Space Train
Prologue
August 25th, 2058: the last day that I was on Earth. I had never thought that I'd truly be away from my home planet.
Was it all worth the trouble?
The days prior to this date were crammed with events; events that brought tears to some, laughter to others. I cannot say exactly when those events began since everything on the stage was already set up and ready to plummet by the time I entered. I can only say that during my childhood years, the Space Train dominated most of that stage. The years of its construction had brought years of ignorance, greed, and a government blinded by a vision that blocked off the rest of the world. To some, they lived through it without complaint. But for me, and the dozen others who were forced to learn the rules that governed society, that time was a living hell.
When I was young—young by my standards today—my mother used to tell me stories of all the times that she had gazed up upon the construction workers of the train tracks. All the planning that went into it, all the money, the science, and the time that it took, were nothing more than a fantasized reality that most people lived with at the time. It did not occur a long time ago—the train tracks were completed in six years. I have stepped on four of those years, but I was too young and stupid to remember anything about a Space Train then.
Yet it seemed that the Space Train had quietly entered my life and stayed there, never leaving the spaces in my mind alone. By now, it was no longer fantasy.
I have learned to count with the train tracks. When I was in kindergarten, the teacher would make us build our own toothpick and macaroni train tracks along a giant sheet of paper rolled across the floor. With every toothpick and macaroni that we didn't eat, we had counted it into our heads, and stuck them on paper with glue and more glue until we were sure that it was going to stay. One toothpick, two macaroni, and three train tracks. Soon we had a miniature version of the same train tracks that was being built outside, and boy, were we proud of it. We had hung the whole sheet of paper all around the classroom wall for the kids of the next generation to see. All we needed then was a little train.
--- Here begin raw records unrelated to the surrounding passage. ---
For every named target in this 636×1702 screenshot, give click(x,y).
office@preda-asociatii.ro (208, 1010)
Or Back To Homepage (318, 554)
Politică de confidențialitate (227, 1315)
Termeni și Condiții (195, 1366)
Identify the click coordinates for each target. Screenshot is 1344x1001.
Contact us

The Space Train appeared on its train tracks one year after. And I could only imagine that a miniature version of the Space Train appeared on those toothpick and macaroni tracks as well.
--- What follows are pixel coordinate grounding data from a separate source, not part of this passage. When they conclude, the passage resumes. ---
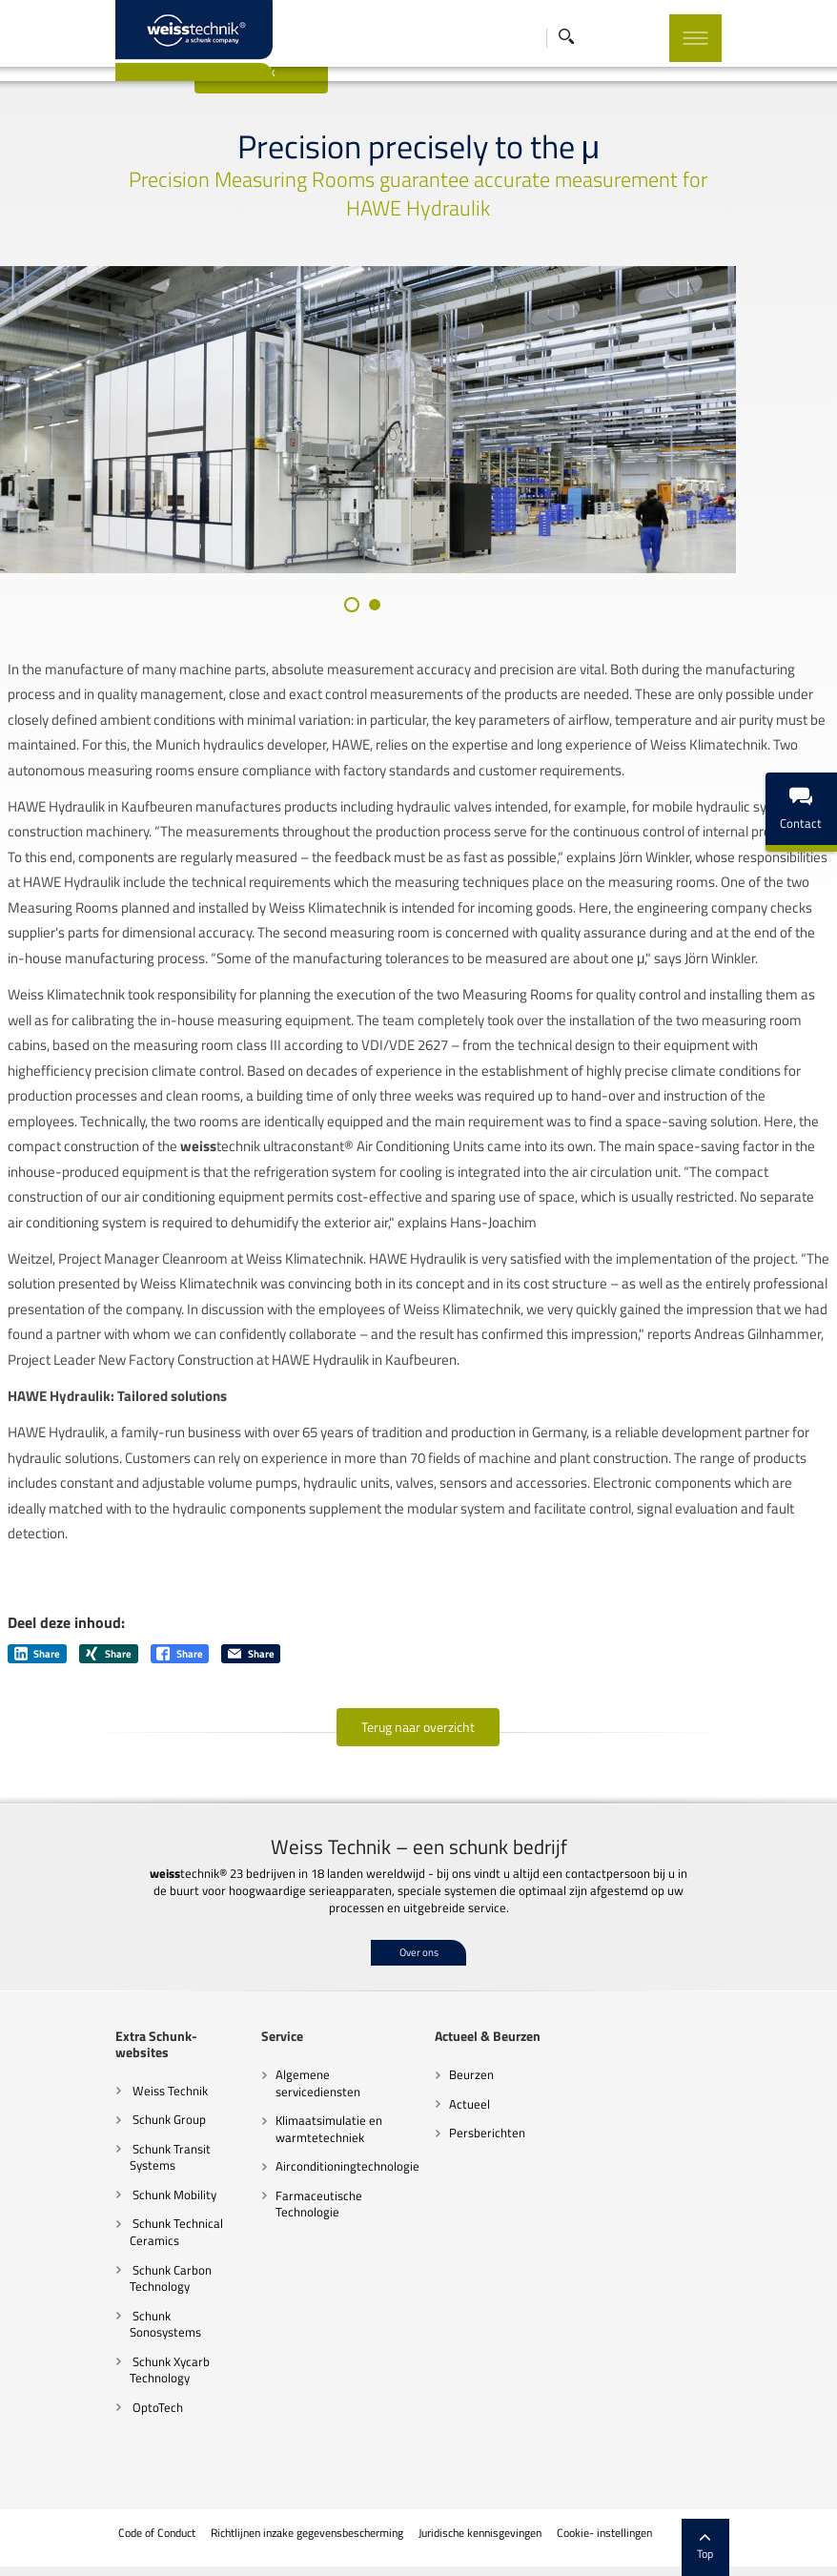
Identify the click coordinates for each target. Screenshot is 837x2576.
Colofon (684, 2542)
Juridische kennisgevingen (478, 2542)
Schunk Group (126, 2145)
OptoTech (114, 2416)
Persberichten (462, 2174)
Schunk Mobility (131, 2221)
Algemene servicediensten (293, 2125)
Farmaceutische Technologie (294, 2246)
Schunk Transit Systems (128, 2183)
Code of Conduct (155, 2542)
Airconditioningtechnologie (323, 2208)
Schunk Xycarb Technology (128, 2379)
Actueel (444, 2145)
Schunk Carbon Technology (129, 2304)
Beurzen (446, 2116)
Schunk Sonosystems (145, 2341)
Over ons (419, 1994)
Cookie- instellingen (603, 2542)
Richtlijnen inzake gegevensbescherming (305, 2542)
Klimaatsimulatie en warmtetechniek (304, 2171)
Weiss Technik (127, 2116)
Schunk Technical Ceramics (134, 2258)
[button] (402, 646)
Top (748, 2509)
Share (37, 1695)
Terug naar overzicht (419, 1770)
When I was young, my mother used to tell me the number of times she looked out of her window, smelled the smoggy dust, heard the drills of the machines, and seen the giant frames grow day by day. The train tracks were not made of steel or wood—they needed something harder than that. Titanium and clay mixed with marble was the way to go. These materials, like any materials under heavy construction, did not come with a quiet environment. The noise eventually got on her nerves, but my mother never complained. There was even a time when the train tracks grew so wide that she feared for our safety—that the platforms would become like a second roof for us in our compacted apartment, blocking off the sun that she always depended on to give a ray of hope. That was how close it had been for her life to be ruined by the Space Train even before it existed to its full potential.
The crowded old neighbourhood was not a marvellous place to build the Space Train, but in the eyes of the government, it was the perfect place to be 'improved' upon. The city was too full of attractions that cannot be moved. Giant skyscrapers brought jobs and tourists from around the world. Amusement parks were needed to entertain those who had too little to worry about. And the edges of the sea could only be used to persuade the rich to becoming permanent residents of the city.
My family have been stuck in this old neighbourhood for years, way back to the days of my grandparents. They have been simple storeowners, a job that could have provided them with thousands if only people were willing to buy. Their family store was located in an underground basement of a twenty-two-floor apartment, yet no one of those twenty-two floors seemed to have the extra amount to spend it in the lonesome place. When resources plummeted and everything went up in price, the store became too expensive to manage. It closed down, meeting the fate that many small businesses had to undergo. Only the big stores remain, owned by huge corporations that do not care for a moment whether you liked them or not or whether you brought from them or not. Either way, those companies will always have the cash.
It was in those times that was realized just how poor our neighbourhood really was. I had come to the conclusion not too long ago that it was in our genes; that we were always meant to live this way. No matter how hard I tried, I could not imagine my family living in the Big House, living where the rich were and enjoying what the rich had. It could have been better—everything could have been better—if only the economy was running. That was the excuse then, and this was the excuse now. The economy wasn't running. And so we watched. We do nothing but watch the rich buy and the poor pant after them. That was how it worked, and that was why we were stuck in this lousy neighbourhood with this lousy life.
A few of us had learned to escape. A few of us had learned to find other realms where they would not be cursed with the life of the poor. It worked occasionally, but we had to be careful which realm we choose to walk in to. The wrong choice could have dire consequences. When I was young, I was dragged along these realms, experienced each and every one of them that I could experience, found the one I enjoyed, and stuck it within my heart. Nothing ever stayed the same. That was the true lesson I learned.
But just like every other change that had occurred within my childhood years, I have learned to accept that things could have been much worse.